10 de abril de 2019

Antonieta Garcia
PALAVRAS A ENVELHECER

As coisas que não têm nome conhecem-se? Talvez não. A linguagem é um meio excecional de comunicação. Precisamos das palavras. Com elas pensamos, sentimos, desejamos. Os vocabulários mudam de geração em geração, o sentido de alguns termos transfigura-se.... Olhem o atual resmungar jovem e a arte de dizer o amor…. Assombram. Bem sei que a diferença de idade e a subjetividade não permitem o conhecimento absoluto do léxico, nestes domínios. Mas a avaliar pelas vozes exteriores, pela música, pelas canções… O martelar serve revoltas e a linguagem fica prisioneira de sonoridades e palavras esquivas? Os gestos enredam-nas, enovelam-nas… perdem-se?

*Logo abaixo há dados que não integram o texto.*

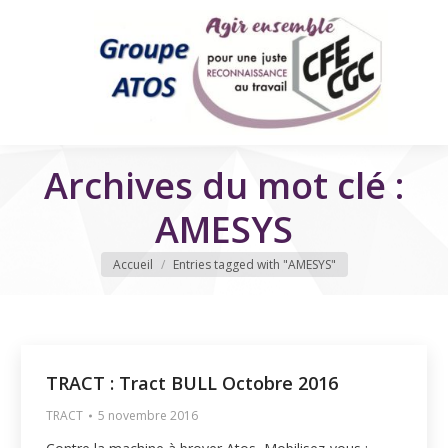
Archives du mot clé :
AMESYS
Vous êtes ici
Accueil
Entries tagged with "AMESYS"
TRACT : Tract BULL Octobre 2016
TRACT
5 novembre 2016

São muitas as que envelhecem! Por rejeição abandonam-se e vão-se esfumando, apagando, extinguindo… Algumas hibernaram em dicionários à espera de um salvador. Têm sorte as que ressuscitam com um beijo de gente da escrita…. São poucas? Não sei. Mas quem, com menos de quarenta anos, lê Aquilino Ribeiro sem o dicionário ao lado?
Sobram “amigos da onça” para sufocar as palavras. Acompanhados por mariolas que rezam por cartilhas que inglesam despudoradamente o diálogo, ficam com tiques de heróis de pacotilha. Novinhos em folha, “tipo” adolescentes, com as “cenas” que a mestria modernaça do inglês cria, tornam-se espalhafatosos e… pangaios, e “manos” que tais ajudam a reforçar a ancianidade precoce de vocábulos, rosnando obscenidades a cãs cheias de sabedoria. Padecem muito, “’tás a ver?!”, entre outros, com o linguajar comum; entre outros, tropeçam em verbos em conjugação pronominal no futuro e condicional, com o desvio do acento no conjuntivo, na primeira pessoa do plural… Não querem intervir, trocam por um arrazoado aleivoso as palavras que, enganidas de frio, congelam e perdem a voz.

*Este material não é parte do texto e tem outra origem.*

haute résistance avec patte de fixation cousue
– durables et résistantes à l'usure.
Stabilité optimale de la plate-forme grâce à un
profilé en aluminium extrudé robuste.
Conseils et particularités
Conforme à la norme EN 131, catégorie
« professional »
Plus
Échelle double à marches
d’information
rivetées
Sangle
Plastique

Esta penúria tem vindo a piorar. Ainda há uma vintena de anos, se soltavam na ponta da língua, frases lapidares, concebidas por escritores de alto coturno. Camões e os Lusíadas ensinaram a muita criatura a escolher as palavras adequadas, mais que não fosse no domínio de Eros. Muitas vadiaram livres, em muitos textos... Hoje são ilustres desconhecidas. De alma ao léu falaram sinas sem sorte.
E para o lixo voaram expressões, arredadas do discurso como se fossem teias de aranha asmáticas e pegajosas. Arruinadas pelo esgotamento esmigalham-se lentamente…
Que fazemos com as palavras? Distantes do incipit, quando dizer era fazer – Fiat lux – o “dizer” virou as costas ao “fazer” e começou a falar por falar… Pela boca morre o peixe? Pois que morresse, até porque, dizia-se, o silêncio era de ouro e a palavra de prata… A escolha parecia fácil; mudo e quedo era receita de bom viver! Acresce que um tolo que não fala pode parecer um sábio, ou um poeta…. Há uma percentagem de verdade na afirmação? Quem duvida? As palavras dançam na boca das pessoas, conforme o saber e o gosto de cada um. E se a falar é que a gente se entende, falar por falar sempre traz fastio a tiracolo e sinfonias de tédio.
Almada Negreiros lembrara: “… quando eu nasci, as frases que haviam de salvar a humanidade, já estavam todas escritas, só faltava uma coisa – salvar a humanidade.” Continua a faltar “essa coisa” essencial! Porque são as mesmas palavras, arrumadas de jeitos distintos, que destroem… e salvam.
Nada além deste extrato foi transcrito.